— YOUR OBJECTIVE —
The finished copy must match the records exactly, except that it contains no pictures.

— STUDY MATERIAL —
——————————

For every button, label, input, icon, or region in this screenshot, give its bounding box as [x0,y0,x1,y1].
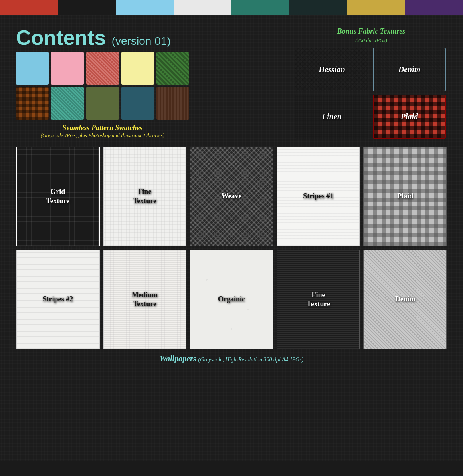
texture-fine-texture-2: FineTexture [277,250,360,349]
bonus-grid: Hessian Denim Linen Plaid [295,48,447,139]
swatch-olive [86,87,119,120]
strip-light-blue [116,0,174,15]
strip-red [0,0,58,15]
title-version: (version 01) [112,35,171,47]
strip-gold [347,0,405,15]
strip-teal [232,0,289,15]
swatch-teal-dark [121,87,154,120]
bonus-label-sub: (300 dpi JPGs) [355,37,387,44]
wallpapers-title: Wallpapers [160,354,198,363]
texture-medium-label: MediumTexture [132,290,158,309]
title-block: Contents (version 01) [16,27,189,139]
title-main: Contents [16,26,106,49]
bottom-color-strip [0,461,463,476]
texture-grid-texture: GridTexture [16,147,100,246]
texture-stripes-1: Stripes #1 [277,147,360,246]
swatch-blue [16,52,49,85]
swatches-section [16,52,189,120]
strip-dark [289,0,347,15]
texture-grid-label: GridTexture [46,187,69,206]
swatch-red-weave [86,52,119,85]
bonus-tile-plaid-label: Plaid [401,112,418,121]
swatch-plaid-brown [16,87,49,120]
header-section: Contents (version 01) [16,27,447,139]
texture-organic: Orgainic [190,250,273,349]
swatches-label: Seamless Pattern Swatches (Greyscale JPG… [16,124,189,139]
texture-fine1-label: FineTexture [133,187,156,206]
strip-black [58,0,116,15]
wallpapers-label: Wallpapers (Greyscale, High-Resolution 3… [16,354,447,363]
main-content: Contents (version 01) [0,15,463,461]
texture-weave: Weave [190,147,273,246]
swatches-row-1 [16,52,189,85]
texture-denim: Denim [363,250,447,349]
swatches-row-2 [16,87,189,120]
bonus-tile-denim: Denim [373,48,446,91]
texture-stripes2-label: Stripes #2 [43,295,73,304]
top-color-strip [0,0,463,15]
swatch-pink [51,52,84,85]
textures-row-2: Stripes #2 MediumTexture Orgainic FineTe… [16,250,447,349]
texture-stripes-2: Stripes #2 [16,250,100,349]
swatch-brown [156,87,189,120]
bonus-tile-hessian-label: Hessian [319,65,345,74]
page-title: Contents (version 01) [16,27,189,48]
swatch-yellow [121,52,154,85]
texture-plaid-gray: Plaid [363,147,447,246]
bonus-tile-linen-label: Linen [322,112,342,121]
swatch-green-weave [156,52,189,85]
texture-weave-label: Weave [221,192,241,201]
texture-plaid-label: Plaid [397,192,413,201]
bonus-section: Bonus Fabric Textures (300 dpi JPGs) Hes… [295,27,447,139]
textures-section: GridTexture FineTexture Weave Stripes #1… [16,147,447,349]
texture-medium: MediumTexture [103,250,187,349]
bonus-tile-linen: Linen [295,95,368,139]
texture-fine-texture-1: FineTexture [103,147,187,246]
swatches-label-title: Seamless Pattern Swatches [16,124,189,132]
bonus-tile-hessian: Hessian [295,48,368,91]
texture-organic-label: Orgainic [218,295,245,304]
strip-white [174,0,232,15]
texture-stripes1-label: Stripes #1 [303,192,334,201]
textures-row-1: GridTexture FineTexture Weave Stripes #1… [16,147,447,246]
texture-fine2-label: FineTexture [307,290,330,309]
wallpapers-sub: (Greyscale, High-Resolution 300 dpi A4 J… [198,357,304,363]
swatches-label-sub: (Greyscale JPGs, plus Photoshop and Illu… [16,132,189,139]
strip-purple [405,0,463,15]
bonus-label-title: Bonus Fabric Textures [337,27,405,36]
swatch-teal-weave [51,87,84,120]
bonus-tile-plaid: Plaid [373,95,446,139]
texture-denim-label: Denim [395,295,416,304]
bonus-tile-denim-label: Denim [398,65,421,74]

——————————

— ANSWER AREA —
For every button, label, input, icon, or region in this screenshot, give its bounding box as [x0,y0,x1,y1].
texture-fine-texture-2: FineTexture [277,250,360,349]
bonus-grid: Hessian Denim Linen Plaid [295,48,447,139]
swatch-olive [86,87,119,120]
strip-light-blue [116,0,174,15]
strip-red [0,0,58,15]
title-version: (version 01) [112,35,171,47]
strip-gold [347,0,405,15]
strip-teal [232,0,289,15]
swatch-teal-dark [121,87,154,120]
bonus-label-sub: (300 dpi JPGs) [355,37,387,44]
wallpapers-title: Wallpapers [160,354,198,363]
texture-medium-label: MediumTexture [132,290,158,309]
title-block: Contents (version 01) [16,27,189,139]
title-main: Contents [16,26,106,49]
bottom-color-strip [0,461,463,476]
texture-grid-texture: GridTexture [16,147,100,246]
texture-stripes-1: Stripes #1 [277,147,360,246]
swatch-blue [16,52,49,85]
swatches-section [16,52,189,120]
strip-dark [289,0,347,15]
texture-grid-label: GridTexture [46,187,69,206]
swatch-red-weave [86,52,119,85]
bonus-tile-plaid-label: Plaid [401,112,418,121]
swatch-plaid-brown [16,87,49,120]
header-section: Contents (version 01) [16,27,447,139]
texture-organic: Orgainic [190,250,273,349]
swatches-label: Seamless Pattern Swatches (Greyscale JPG… [16,124,189,139]
texture-fine1-label: FineTexture [133,187,156,206]
strip-black [58,0,116,15]
wallpapers-label: Wallpapers (Greyscale, High-Resolution 3… [16,354,447,363]
main-content: Contents (version 01) [0,15,463,461]
texture-weave: Weave [190,147,273,246]
swatches-row-1 [16,52,189,85]
texture-denim: Denim [363,250,447,349]
swatches-row-2 [16,87,189,120]
bonus-tile-denim: Denim [373,48,446,91]
texture-stripes2-label: Stripes #2 [43,295,73,304]
top-color-strip [0,0,463,15]
swatch-pink [51,52,84,85]
textures-row-2: Stripes #2 MediumTexture Orgainic FineTe… [16,250,447,349]
texture-stripes-2: Stripes #2 [16,250,100,349]
swatch-brown [156,87,189,120]
bonus-tile-hessian-label: Hessian [319,65,345,74]
page-title: Contents (version 01) [16,27,189,48]
swatch-yellow [121,52,154,85]
texture-plaid-gray: Plaid [363,147,447,246]
bonus-tile-linen-label: Linen [322,112,342,121]
swatch-green-weave [156,52,189,85]
texture-weave-label: Weave [221,192,241,201]
texture-plaid-label: Plaid [397,192,413,201]
bonus-section: Bonus Fabric Textures (300 dpi JPGs) Hes… [295,27,447,139]
textures-section: GridTexture FineTexture Weave Stripes #1… [16,147,447,349]
texture-medium: MediumTexture [103,250,187,349]
bonus-tile-linen: Linen [295,95,368,139]
texture-fine-texture-1: FineTexture [103,147,187,246]
swatches-label-title: Seamless Pattern Swatches [16,124,189,132]
bonus-tile-hessian: Hessian [295,48,368,91]
texture-organic-label: Orgainic [218,295,245,304]
strip-white [174,0,232,15]
texture-stripes1-label: Stripes #1 [303,192,334,201]
textures-row-1: GridTexture FineTexture Weave Stripes #1… [16,147,447,246]
texture-fine2-label: FineTexture [307,290,330,309]
wallpapers-sub: (Greyscale, High-Resolution 300 dpi A4 J… [198,357,304,363]
swatches-label-sub: (Greyscale JPGs, plus Photoshop and Illu… [16,132,189,139]
strip-purple [405,0,463,15]
bonus-label-title: Bonus Fabric Textures [337,27,405,36]
swatch-teal-weave [51,87,84,120]
bonus-tile-plaid: Plaid [373,95,446,139]
texture-denim-label: Denim [395,295,416,304]
bonus-tile-denim-label: Denim [398,65,421,74]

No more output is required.